Meanwhile, about 322,000 customers across 12 states and the District of Columbia suffered Saturday in the heat without the benefits of electricity, including power for their air conditioning and for refrigeration to keep their food edible, according to a CNN count Saturday evening.
Because utilities typically define each residential and business account as a customer, the actual number of people affected was not clear.
Many of these people have gone without power for a full week, thanks to strong storms fueled by the heat that barreled east from Indiana to New Jersey. Others have watched more recent but similar storms leave them in the dark.
The hardest-hit state continues to be West Virginia, where about 116,000 customers had no power Saturday.
Residents have been stocking up on ice to try to save food from spoiling in their useless refrigerators to the point that stores have sold out of it, CNN affiliate WSAZ reported.
Roger Harrah said he traveled from county to county, some 60 miles, searching for ice Friday and finally found a store with some.
"I thought I better get some while I can," Harrah said. "I tell you what, it is rough living without ice."
The extreme heat has also damaged roads.
Wisconsin received about 30 reports of roads buckling Thursday, according to transportation officials.

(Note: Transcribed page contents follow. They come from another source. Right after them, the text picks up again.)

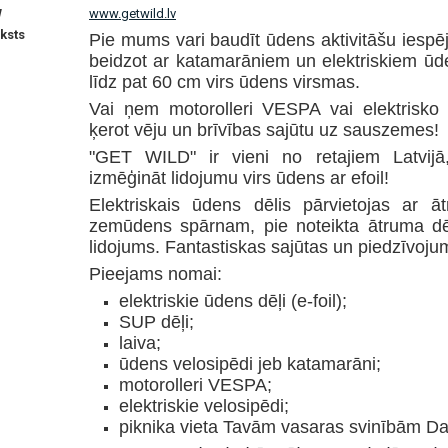
W
www.getwild.lv
ksts
Pie mums vari baudīt ūdens aktivitāšu iespē
beidzot ar katamarāniem un elektriskiem ūden
līdz pat 60 cm virs ūdens virsmas.
Vai ņem motorolleri VESPA vai elektrisko 
ķerot vēju un brīvības sajūtu uz sauszemes!
"GET WILD" ir vieni no retajiem Latvijā
izmēģināt lidojumu virs ūdens ar efoil!
Elektriskais ūdens dēlis pārvietojas ar ā
zemūdens spārnam, pie noteikta ātruma dēl
lidojums.
Fantastiskas sajūtas un piedzīvojums
Pieejams nomai:
elektriskie ūdens dēļi (e-foil);
SUP dēļi;
laiva;
ūdens velosipēdi jeb katamarāni;
motorolleri VESPA;
elektriskie velosipēdi;
piknika vieta Tavām vasaras svinībām Da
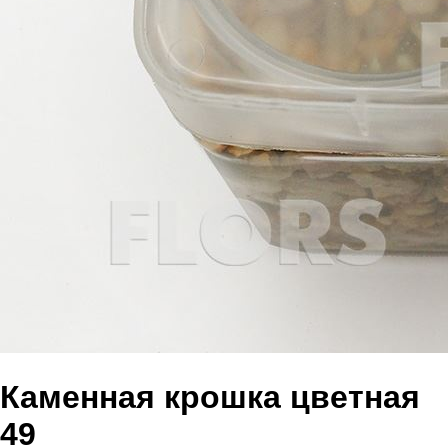
Каменная крошка цветная
49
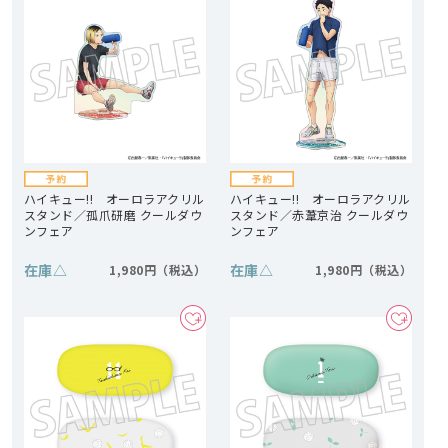
ハイキュー!! オーロラアクリル
ハイキュー!! オーロラアクリル
スタンド／孤爪研磨 クールダウ
スタンド／赤葦京治 クールダウ
ンフェア
ンフェア
在庫
△
在庫
△
1,980円
1,980円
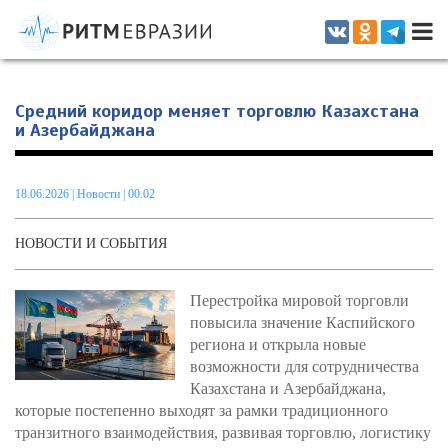
Информационно-аналитическое издание, посвященное актуальным
проблемам интеграции на постсоветском пространстве
Средний коридор меняет торговлю Казахстана
и Азербайджана
18.06.2026
|
Новости
| 00.02
НОВОСТИ И СОБЫТИЯ
Перестройка мировой торговли
повысила значение Каспийского
региона и открыла новые
возможности для сотрудничества
Казахстана и Азербайджана,
которые постепенно выходят за рамки традиционного
транзитного взаимодействия, развивая торговлю, логистику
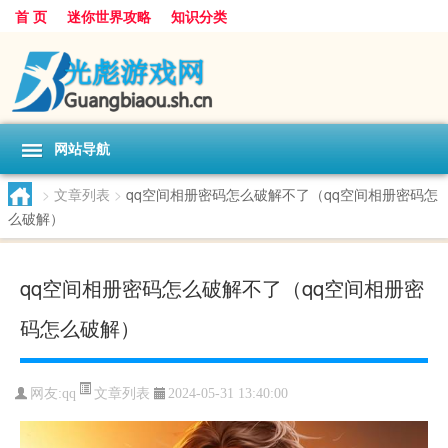
首 页
迷你世界攻略
知识分类
网站导航
>
文章列表
>
qq空间相册密码怎么破解不了（qq空间相册密码怎
么破解）
qq空间相册密码怎么破解不了（qq空间相册密
码怎么破解）
文章列表
网友:
qq
2024-05-31 13:40:00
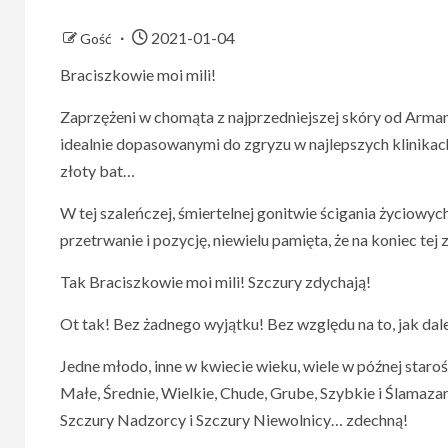
2021-01-04
Gość
Braciszkowie moi mili!
Zaprzężeni w chomąta z najprzedniejszej skóry od Arma
idealnie dopasowanymi do zgryzu w najlepszych klinikac
złoty bat…
W tej szaleńczej, śmiertelnej gonitwie ścigania życiowy
przetrwanie i pozycję, niewielu pamięta, że na koniec te
Tak Braciszkowie moi mili! Szczury zdychają!
Ot tak! Bez żadnego wyjątku! Bez względu na to, jak dal
Jedne młodo, inne w kwiecie wieku, wiele w późnej staro
Małe, Średnie, Wielkie, Chude, Grube, Szybkie i Ślamaz
Szczury Nadzorcy i Szczury Niewolnicy… zdechną!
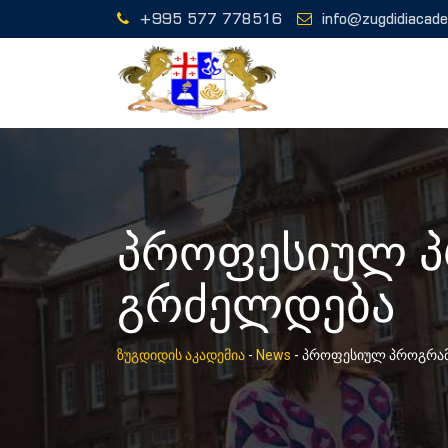
Skip
+995 577 778516
info@zugdidiacad
to
content
პროფესიულ პ
გრძელდება
ზუგდიდის აკადემია
-
News
-
პროფესიულ პროგრამ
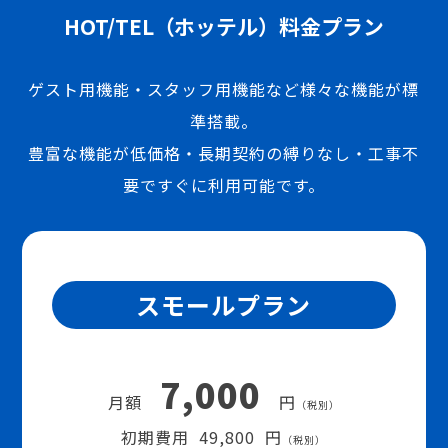
HOT/TEL（ホッテル）料金プラン
ゲスト用機能・スタッフ用機能など様々な機能が標
準搭載。
豊富な機能が低価格・長期契約の縛りなし・工事不
要ですぐに利用可能です。
スモールプラン
7,000
月額
円
（税別）
初期費用 49,800 円
（税別）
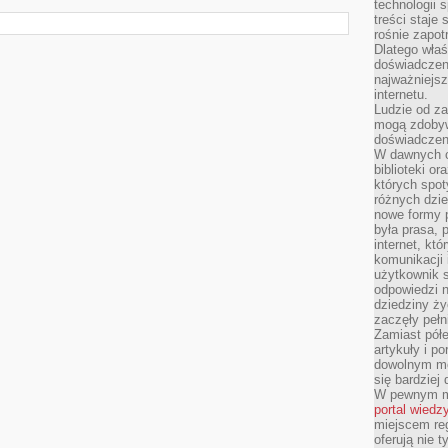
technologii 
treści staje
rośnie zapot
Dlatego właś
doświadczeni
najważniejs
internetu.
Ludzie od za
mogą zdobyw
doświadczeni
W dawnych cz
biblioteki or
których spot
różnych dzie
nowe formy p
była prasa, p
internet, kt
komunikacji
użytkownik s
odpowiedzi n
dziedziny ży
zaczęły pełn
Zamiast pół
artykuły i p
dowolnym mo
się bardziej
W pewnym mo
portal wiedz
miejscem reg
oferują nie t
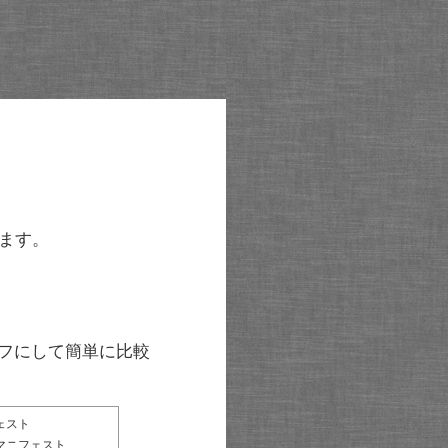
ます。
グラフにして簡単に比較
ェスト
マニフェスト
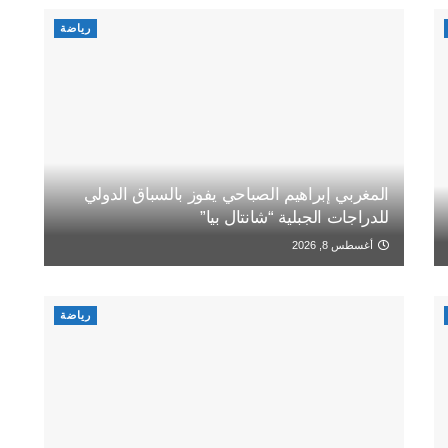
رياضة
المغربي إبراهيم الصباحي يفوز بالسباق الدولي
للدراجات الجبلية “شانتال بيا”
أغسطس 8, 2026
رياضة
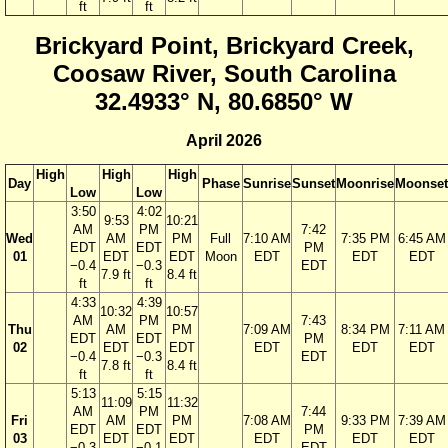
ft
ft
Brickyard Point, Brickyard Creek,
Coosaw River, South Carolina
32.4933° N, 80.6850° W
April 2026
High
High
High
Day
Phase
Sunrise
Sunset
Moonrise
Moonset
Low
Low
3:50
4:02
9:53
10:21
AM
PM
7:42
Wed
AM
PM
Full
7:10 AM
7:35 PM
6:45 AM
EDT
EDT
PM
01
EDT
EDT
Moon
EDT
EDT
EDT
−0.4
−0.3
EDT
7.9 ft
8.4 ft
ft
ft
4:33
4:39
10:32
10:57
AM
PM
7:43
Thu
AM
PM
7:09 AM
8:34 PM
7:11 AM
EDT
EDT
PM
02
EDT
EDT
EDT
EDT
EDT
−0.4
−0.3
EDT
7.8 ft
8.4 ft
ft
ft
5:13
5:15
11:09
11:32
AM
PM
7:44
Fri
AM
PM
7:08 AM
9:33 PM
7:39 AM
EDT
EDT
PM
03
EDT
EDT
EDT
EDT
EDT
−0.3
−0.1
EDT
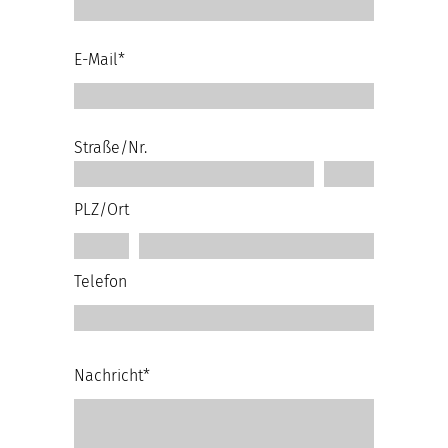
E-Mail*
Straße/Nr.
PLZ/Ort
Telefon
Nachricht*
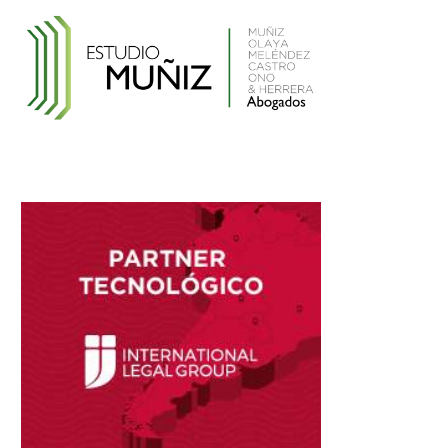
Reglamento de la Ley N° 30024, que crea
el Registro Nacional de Historias Clínicas
Electrónicas
Reglamento de Contratación de Terceros
Supervisores del INDECOPI
Ley que protege a la madre trabajadora
contra el despido arbitrario
Ley que modifica el TUO de la Ley del
Sistema Privado de AFPs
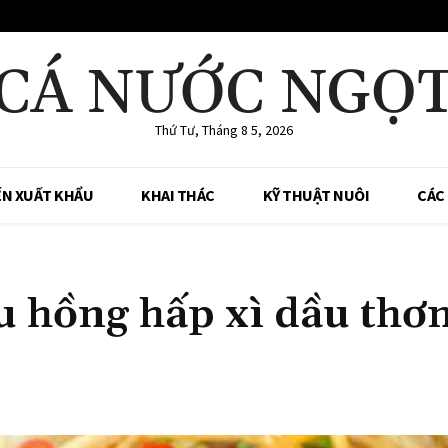
CÁ NƯỚC NGỌ
Thứ Tư, Tháng 8 5, 2026
ẾN XUẤT KHẨU
KHAI THÁC
KỸ THUẬT NUÔI
CÁC
u hồng hấp xì dầu thơ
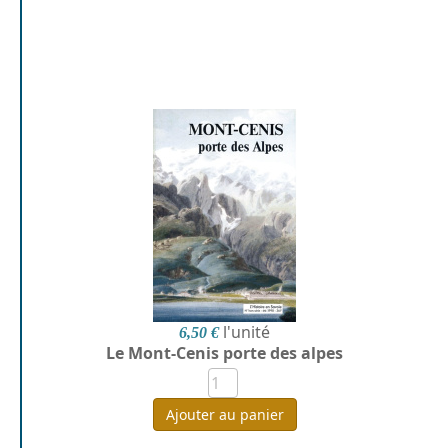
l'unité
6,50 €
Le Mont-Cenis porte des alpes
Ajouter au panier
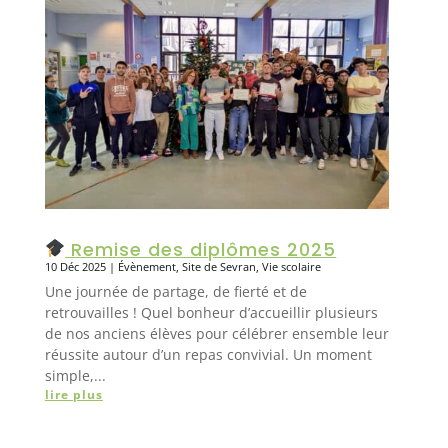
Remise des diplômes 2025
10 Déc 2025
|
Évènement
,
Site de Sevran
,
Vie scolaire
Une journée de partage, de fierté et de
retrouvailles ! Quel bonheur d’accueillir plusieurs
de nos anciens élèves pour célébrer ensemble leur
réussite autour d’un repas convivial. Un moment
simple,...
lire plus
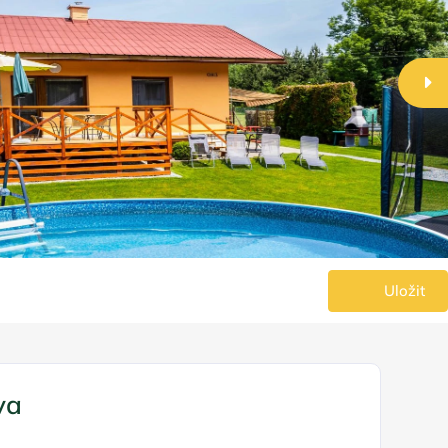
Uložit
va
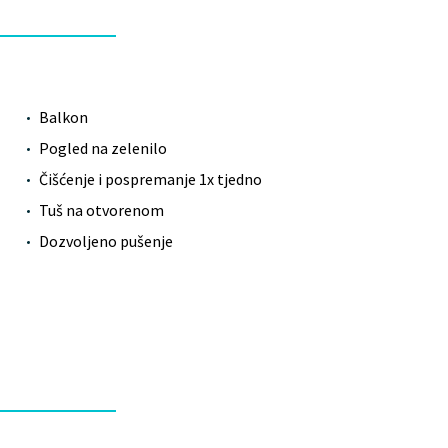
Balkon
Pogled na zelenilo
Čišćenje i pospremanje 1x tjedno
Tuš na otvorenom
Dozvoljeno pušenje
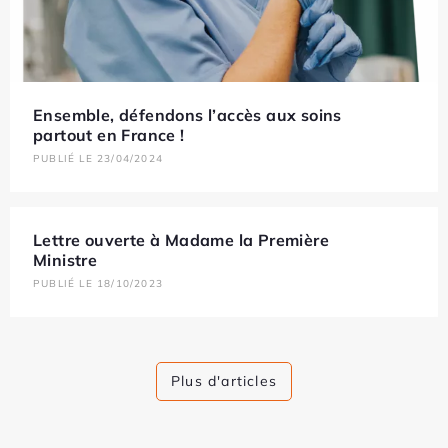
Ensemble, défendons l’accès aux soins
partout en France !
PUBLIÉ LE 23/04/2024
Lettre ouverte à Madame la Première
Ministre
PUBLIÉ LE 18/10/2023
Plus d'articles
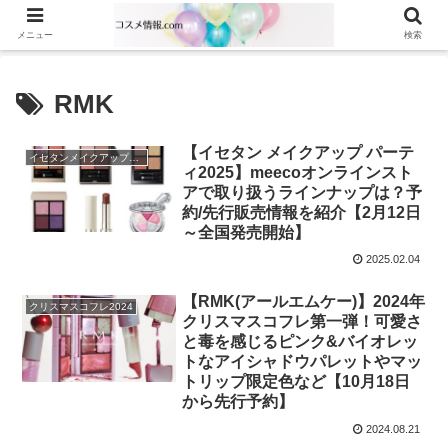
メニュー
検索
RMK
【イセタン メイクアップ パーテ
イセタンメイクアップパーティー2025
ィ2025】meecoオンラインスト
アで取り扱うラインナップは？予
約/先行販売情報を紹介【2月12日
～全国発売開始】
2025.02.04
【RMK(アールエムケー)】2024年
クリスマスコフレ2024
クリスマスコフレ第一弾！可愛さ
と毒を感じるピンク&バイオレッ
トなアイシャドウパレットやマッ
トリップ限定色など【10月18日
から先行予約】
2024.08.21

Earlier this week, a viral video showed an SUV airborne after hitting a patch of buckled Wisconsin highway. Missouri has also warned drivers to be on the look-out for pavement buckling from heat.
And since June 23, scores of cities have been the hottest they've ever been, on any day ever recorded. That includes 107 in Colorado Springs, 109 in Nashville and 106 in Atlanta. In Washington, the thermometer has gone past 95 degrees for nine straight days -- the longest such streak since modern record-keeping began.